La mayoría de los poemas de Crucelia tienen esa síntesis ganada a fuerza de extraer lo fundamental de la experiencia
Tengo por convicción que la sencillez alcanzada por un poeta es la dificultad mayor a la que se enfrenta su poesía. Íntimo fulgor, libro conmemorativo de Crucelia Hernández Hernández, se sitúa en el espacio emancipado de esa la liberación que se alcanza cuando la sencillez ha cumplido el ciclo vital del conocimiento y arriba al sitio de grandeza del espíritu, pero, ante todo, al sitio donde el ser humano vive dentro de su generosa y transparente integridad.
No es menos cierto que cuando me enfrenté a los poemas de este libro reviví las lecturas de esas obras tenidas como canon para cualquiera que se acerque al conocimiento oriental, textos como los Vedas, los Upanishads, el I Ching. La razón es la siguiente: en cada uno de los poemas, Crucelia Hernández Hernández es espiritualidad.
Por otra parte, me llama la atención que la mayoría de los poemas tengan esa síntesis ganada a fuerza de extraer lo fundamental de la experiencia. Todo lo contrario a la retórica y a las operaciones lingüísticas de moda, hay una continua búsqueda del ser otro, de la presencia otra que se ha ido, de ese sujeto ausente que yace en la visible invisibilidad, pero que la poetisa no ha dejado de buscar y, en más de un poema, contabiliza como un bello momento del ser que se identifica con la espera.

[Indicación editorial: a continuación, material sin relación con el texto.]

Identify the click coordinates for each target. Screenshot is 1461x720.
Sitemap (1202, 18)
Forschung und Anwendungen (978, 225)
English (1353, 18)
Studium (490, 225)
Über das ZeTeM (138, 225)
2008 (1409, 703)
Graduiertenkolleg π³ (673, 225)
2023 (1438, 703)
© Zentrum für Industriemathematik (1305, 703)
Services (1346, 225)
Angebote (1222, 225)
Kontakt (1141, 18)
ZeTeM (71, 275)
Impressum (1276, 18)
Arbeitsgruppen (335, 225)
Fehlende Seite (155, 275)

Desde mi perspectiva, esa es la ganancia mayor, el gran momento de su poesía: la identificación con la paz integradora, la comunión incansable con la espera. Así lo demuestra un bello poema deliberadamente de concepción minimalista titulado Las horas de soñar, y reza: Dile al que vino a despertarme/ que la noche pasó inadvertida./ Las horas son testigos de todas las vigilias./ Las horas de soñar/ me despertaron.

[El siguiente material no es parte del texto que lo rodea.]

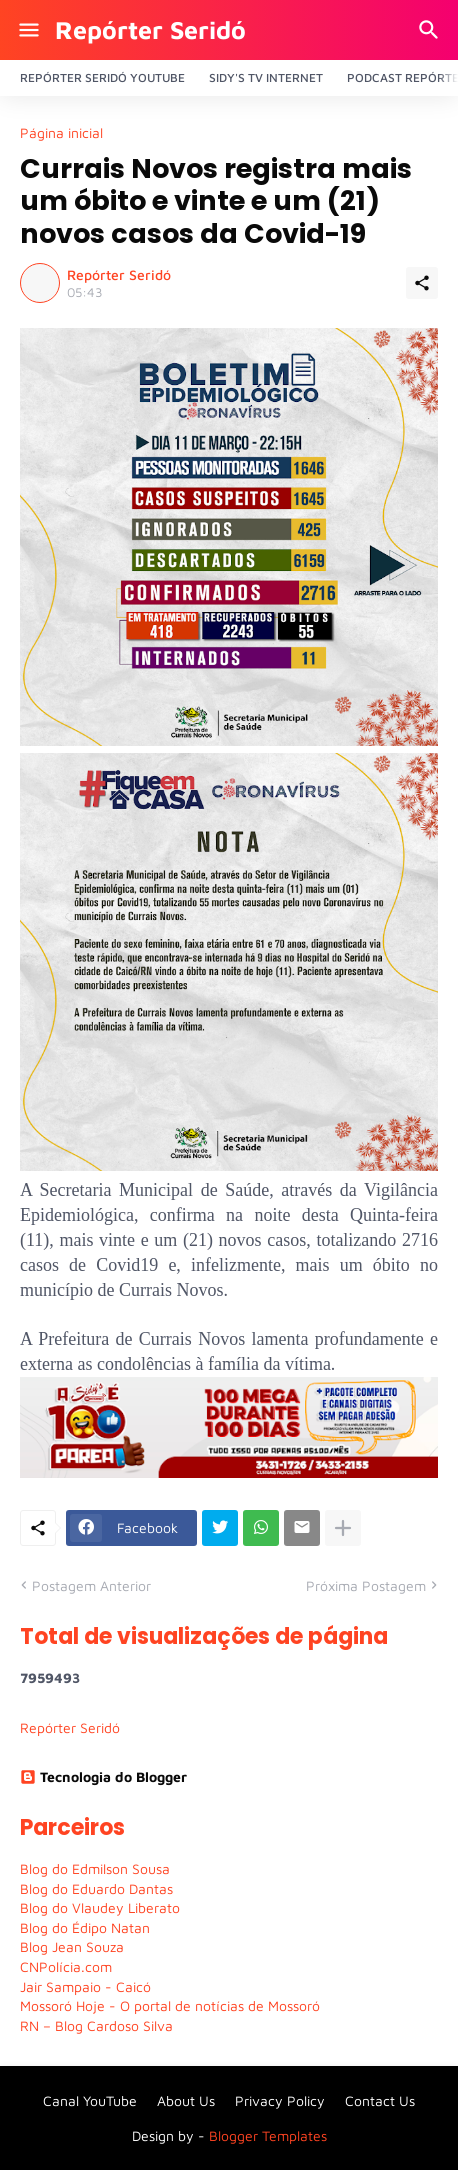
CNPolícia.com (66, 1966)
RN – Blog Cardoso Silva (96, 2025)
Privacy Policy (280, 2100)
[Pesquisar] (431, 30)
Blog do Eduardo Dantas (96, 1888)
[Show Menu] (27, 30)
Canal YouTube (90, 2100)
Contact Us (380, 2100)
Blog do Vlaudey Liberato (100, 1907)
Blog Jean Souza (72, 1946)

Desde la unidad interna de lo onírico y del tiempo pareciera que la poetisa nos hablara desde todas las épocas. Cabe entonces apuntar lo siguiente: cuando se ha llegado a esa concepción, lo demás se vuelve liberación integradora, ofrecimiento pausado, no intempestivo, no traumático, sino sensual, digno, íntimo.
Años hace que, desde mi primer encuentro con la poesía de Crucelia Hernández Hernández, preví una fascinación, pero el desconocimiento, primeramente, en materia de poesía, y mi juventud, en segundo, posibilitaron que no entendiera qué sustentaba el espacio interior de una autora como la que se presentaba en ese instante con unos versos a la medida del tiempo y de la sensualidad de una voz tan ecuánime y espiritual.
El hecho de que no me enviara a casa, después de ordenarme lo que muchos poetas con cierta edad y lecturas hacen, o sea, decirles a los más jóvenes: “Léase a los clásicos”, me permitió reconocer que no estaba delante de una persona creída, sino de alguien con una comprensión impropia para estos tiempos. Con los años, de regreso a su poesía, me he convencido de que, por suerte, ella no es un clásico. Lo digo con la severidad de quien ha leído a no pocos y, para colmo, a muchos ha desechado. Sirvan los versos del poema Calla como punto de encuentro con el futuro lector que podrá tener en sus mano a toda una sensibilidad convertida en poesía: Nuestros pasos son el motivo./ El tiempo calla./ La noche no es la muerte;/ es la sombra, abrigo./ En la tristeza están los recuerdos./ La obra de Dios tiene sus términos.